Can You Become Addicted to Medical Marijuana?
“My name is Neal, and I’m a marijuana addict.”
So begins Neal Pollack’s autobiographical opinion piece recently published in the New York Times. It’s not a piece of DARE propaganda nor a call to push back against legalizing the drug, or prescribing or recommending it as a medication like Ohio has recently done. On the contrary, Pollack advocates for its legality. And at the same time, he admits he is powerless over his addiction to marijuana and that it almost wrecked his life.
It’s not a realization Pollack came too easily. Like most addicts, he lost the tug-of-war he played with the crippling reality of an insatiable addiction more often than he could count. “Like most pot addicts in denial, I spent years telling myself that marijuana isn’t addictive, and so I didn’t have a problem,” Pollack confides. “But clearly I did. And I’m not the only one who suffers this way.”

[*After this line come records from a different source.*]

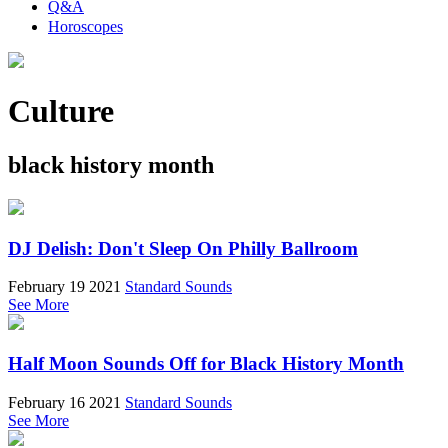
Q&A
Horoscopes
Culture
black history month
DJ Delish: Don't Sleep On Philly Ballroom
February 19 2021
Standard Sounds
See More
Half Moon Sounds Off for Black History Month
February 16 2021
Standard Sounds
See More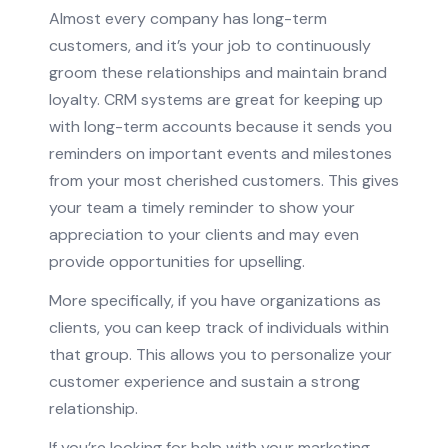
Almost every company has long-term
customers, and it’s your job to continuously
groom these relationships and maintain brand
loyalty. CRM systems are great for keeping up
with long-term accounts because it sends you
reminders on important events and milestones
from your most cherished customers. This gives
your team a timely reminder to show your
appreciation to your clients and may even
provide opportunities for upselling.
More specifically, if you have organizations as
clients, you can keep track of individuals within
that group. This allows you to personalize your
customer experience and sustain a strong
relationship.
If you’re looking for help with your marketing,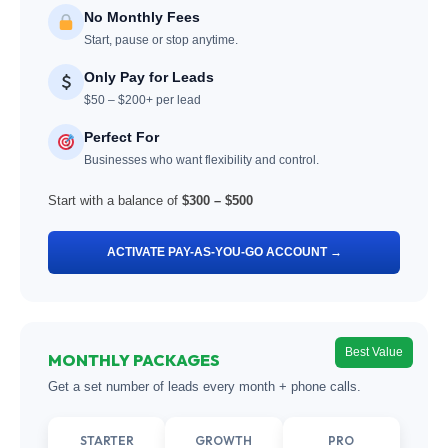
No Monthly Fees
Start, pause or stop anytime.
Only Pay for Leads
$50 – $200+ per lead
Perfect For
Businesses who want flexibility and control.
Start with a balance of
$300 – $500
ACTIVATE PAY-AS-YOU-GO ACCOUNT →
Best Value
MONTHLY PACKAGES
Get a set number of leads every month + phone calls.
STARTER
GROWTH
PRO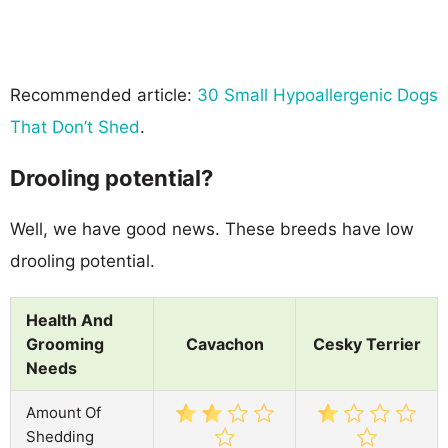
Recommended article:
30 Small Hypoallergenic Dogs
That Don’t Shed
.
Drooling potential?
Well, we have good news. These breeds have low
drooling potential.
Health And
Grooming
Cavachon
Cesky Terrier
Needs
Amount Of
Shedding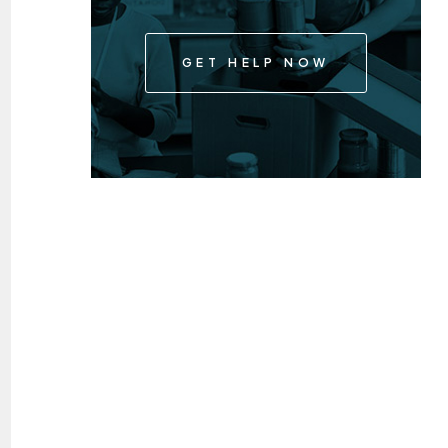
GET HELP NOW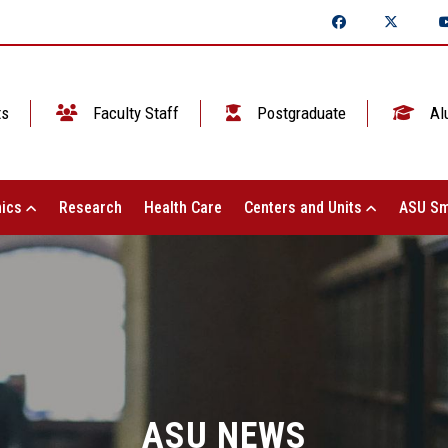
ts
Faculty Staff
Postgraduate
Al
ics
Research
Health Care
Centers and Units
ASU Sm
ASU NEWS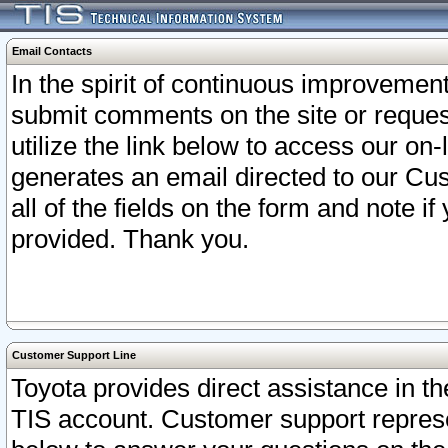
Email Contacts
In the spirit of continuous improveme
submit comments on the site or request
utilize the link below to access our o
generates an email directed to our Cu
all of the fields on the form and note i
provided. Thank you.
Customer Support Line
Toyota provides direct assistance in th
TIS account. Customer support represen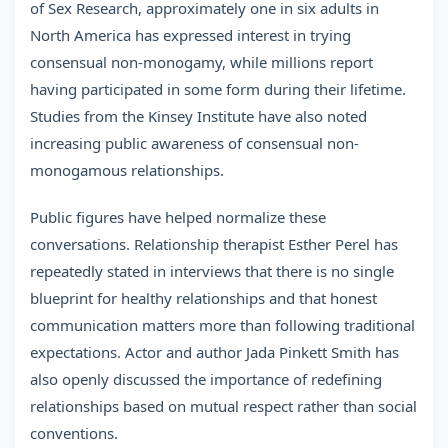
of Sex Research, approximately one in six adults in
North America has expressed interest in trying
consensual non-monogamy, while millions report
having participated in some form during their lifetime.
Studies from the Kinsey Institute have also noted
increasing public awareness of consensual non-
monogamous relationships.
Public figures have helped normalize these
conversations. Relationship therapist Esther Perel has
repeatedly stated in interviews that there is no single
blueprint for healthy relationships and that honest
communication matters more than following traditional
expectations. Actor and author Jada Pinkett Smith has
also openly discussed the importance of redefining
relationships based on mutual respect rather than social
conventions.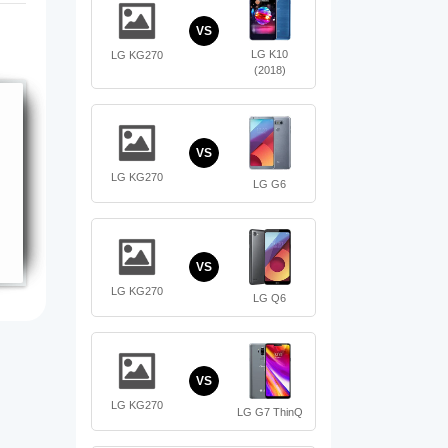
VS
LG K10
LG KG270
(2018)
VS
LG KG270
LG G6
VS
LG KG270
LG Q6
VS
LG KG270
LG G7 ThinQ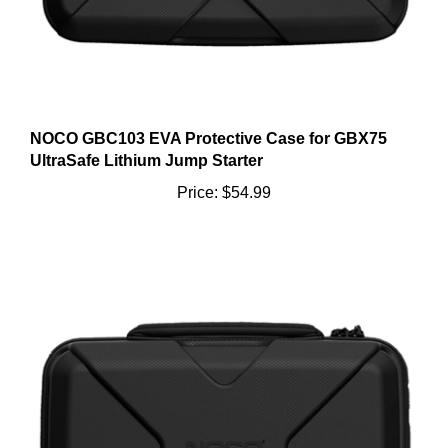
NOCO GBC103 EVA Protective Case for GBX75
UltraSafe Lithium Jump Starter
Price:
$54.99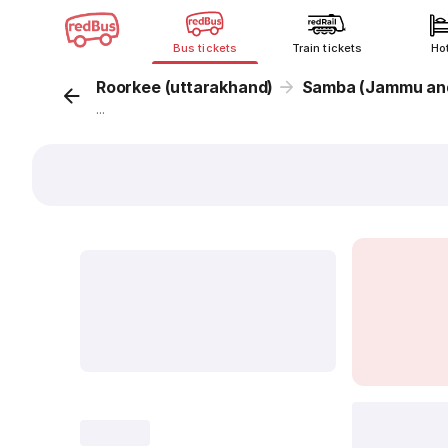
Bus tickets
Train tickets
Ho
Roorkee (uttarakhand)
Samba (Jammu and
...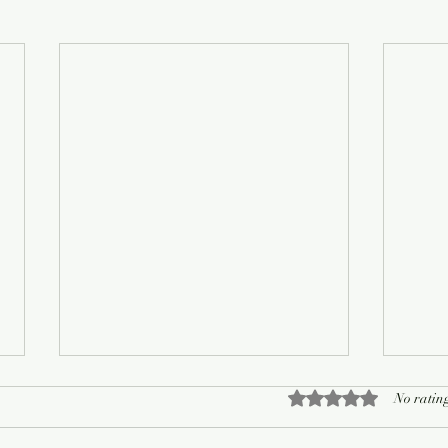
Rated 0 out of 5 sta
No rating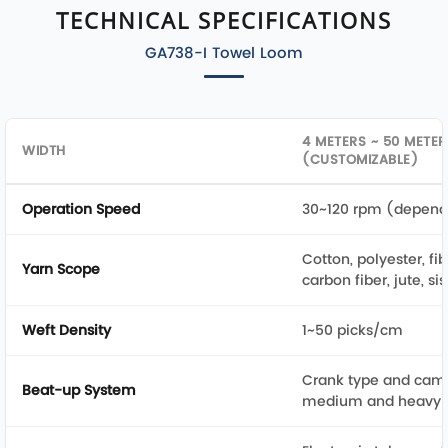
TECHNICAL SPECIFICATIONS
GA738-I Towel Loom
4 METERS ~ 50 METER
WIDTH
(CUSTOMIZABLE)
Operation Speed
30~120 rpm (depend
Cotton, polyester, fib
Yarn Scope
carbon fiber, jute, si
Weft Density
1~50 picks/cm
Crank type and cam t
Beat-up System
medium and heavy f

Pollack tells a cautioning story for anyone experimenting with the drug, including medical marijuana patients or those considering getting a card. It’s about the relatively small but very real risk of addiction.
Wait. Marijuana is Addictive?
We know what you’re thinking — marijuana isn’t addictive, right?

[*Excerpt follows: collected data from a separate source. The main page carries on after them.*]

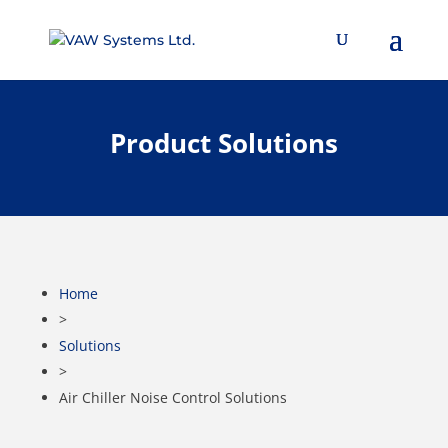
Product Solutions
Home
>
Solutions
>
Air Chiller Noise Control Solutions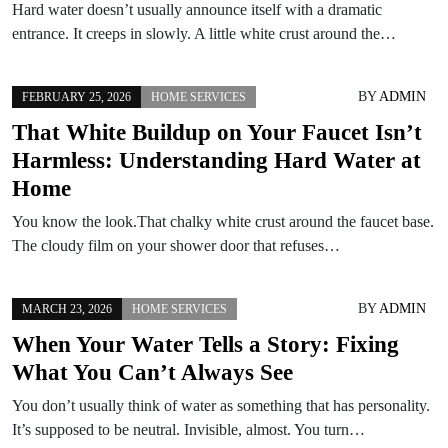
Hard water doesn’t usually announce itself with a dramatic
entrance. It creeps in slowly. A little white crust around the…
BY
ADMIN
FEBRUARY 25, 2026
HOME SERVICES
That White Buildup on Your Faucet Isn’t
Harmless: Understanding Hard Water at
Home
You know the look.That chalky white crust around the faucet base.
The cloudy film on your shower door that refuses…
BY
ADMIN
MARCH 23, 2026
HOME SERVICES
When Your Water Tells a Story: Fixing
What You Can’t Always See
You don’t usually think of water as something that has personality.
It’s supposed to be neutral. Invisible, almost. You turn…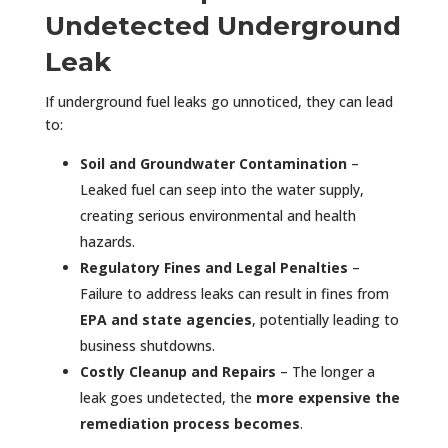
Undetected Underground
Leak
If underground fuel leaks go unnoticed, they can lead
to:
Soil and Groundwater Contamination
–
Leaked fuel can seep into the water supply,
creating serious environmental and health
hazards.
Regulatory Fines and Legal Penalties
–
Failure to address leaks can result in fines from
EPA and state agencies
, potentially leading to
business shutdowns.
Costly Cleanup and Repairs
– The longer a
leak goes undetected, the
more expensive the
remediation process becomes
.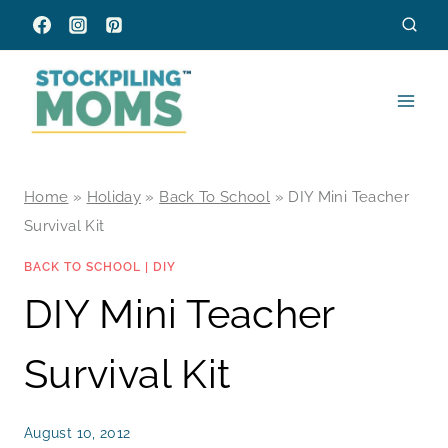
Skip
to
content
Home
»
Holiday
»
Back To School
»
DIY Mini Teacher
Survival Kit
BACK TO SCHOOL
|
DIY
DIY Mini Teacher
Survival Kit
August 10, 2012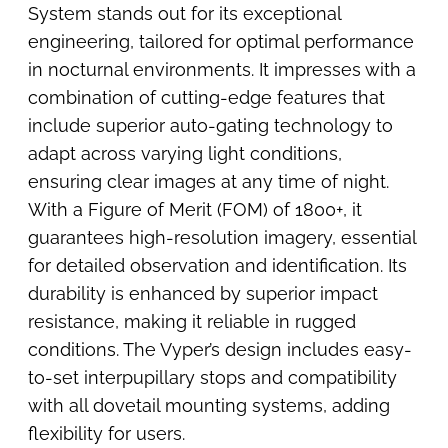
System stands out for its exceptional
engineering, tailored for optimal performance
in nocturnal environments. It impresses with a
combination of cutting-edge features that
include superior auto-gating technology to
adapt across varying light conditions,
ensuring clear images at any time of night.
With a Figure of Merit (FOM) of 1800+, it
guarantees high-resolution imagery, essential
for detailed observation and identification. Its
durability is enhanced by superior impact
resistance, making it reliable in rugged
conditions. The Vyper’s design includes easy-
to-set interpupillary stops and compatibility
with all dovetail mounting systems, adding
flexibility for users.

Well…sort of. Cannabis certainly isn’t addictive for most of the population. The vast majority of people can toke, put it down and never really think about it. But for about 9% of all marijuana users, weed addiction is a subtle but crippling reality, even if they might not admit it. For users who start young, that number climbs to 17%.
That’s less than alcoholism, but significant nonetheless.

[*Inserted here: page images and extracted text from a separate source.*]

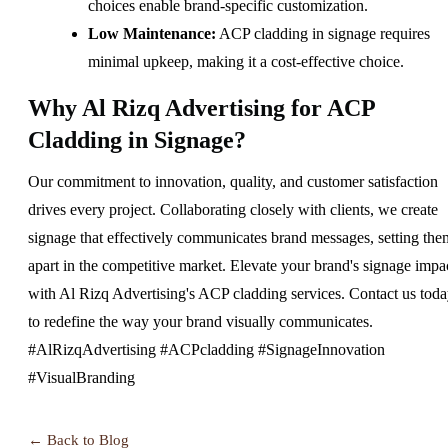
choices enable brand-specific customization.
Low Maintenance:
ACP cladding in signage requires
minimal upkeep, making it a cost-effective choice.
Why Al Rizq Advertising for ACP
Cladding in Signage?
Our commitment to innovation, quality, and customer satisfaction
drives every project. Collaborating closely with clients, we create
signage that effectively communicates brand messages, setting the
apart in the competitive market. Elevate your brand's signage impa
with Al Rizq Advertising's ACP cladding services. Contact us tod
to redefine the way your brand visually communicates.
#AlRizqAdvertising #ACPcladding #SignageInnovation
#VisualBranding
← Back to Blog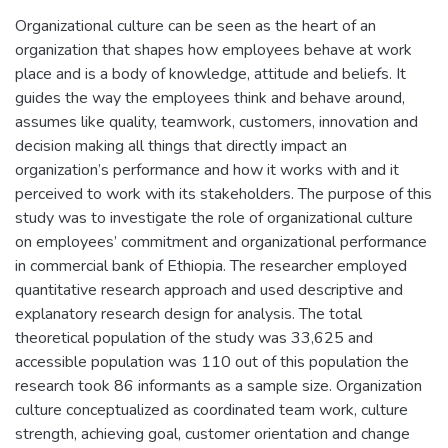
Organizational culture can be seen as the heart of an
organization that shapes how employees behave at work
place and is a body of knowledge, attitude and beliefs. It
guides the way the employees think and behave around,
assumes like quality, teamwork, customers, innovation and
decision making all things that directly impact an
organization’s performance and how it works with and it
perceived to work with its stakeholders. The purpose of this
study was to investigate the role of organizational culture
on employees’ commitment and organizational performance
in commercial bank of Ethiopia. The researcher employed
quantitative research approach and used descriptive and
explanatory research design for analysis. The total
theoretical population of the study was 33,625 and
accessible population was 110 out of this population the
research took 86 informants as a sample size. Organization
culture conceptualized as coordinated team work, culture
strength, achieving goal, customer orientation and change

How to Tell if You are Addicted
Marijuana Anonymous (like AA but for weed, yes it does exist) suggests 12 questions to ask yourself to determine if you have a problem with marijuana.
- 1. Has smoking pot stopped being fun?
- 2. Do you ever get high alone?
- 3. Is it hard for you to imagine a life without marijuana?
- 4. Do you find that your friends are determined by your marijuana use?
- 5. Do you use marijuana to avoid dealing with your problems?
- 6. Do you smoke pot to cope with your feelings?
- 7. Does your marijuana use let you live in a privately defined world?
- 8. Have you ever failed to keep promises you made about cutting down or controlling your use of marijuana?
- 9. Has your use of marijuana caused problems with memory, concentration, or motivation?
- 10. When your stash is nearly empty, do you feel anxious or worried about how to get more?
- 11. Do you plan your life around your marijuana use?
- 12. Have friends or relatives ever complained that your using is damaging your relationship with them?
The American Society of Addiction Medicine characterizes addiction “by the inability to consistently abstain, impairment in behavioral control, craving, diminished recognition of significant problems with one’s behaviors and interpersonal relationships, and a dysfunctional emotional response.”
The trouble with marijuana is it has a long bottom. Problems may not be as acute as other addictions, but can be prevalent nonetheless. A good sign you might be addicted is your ability to stop or feel fulfilled from its use.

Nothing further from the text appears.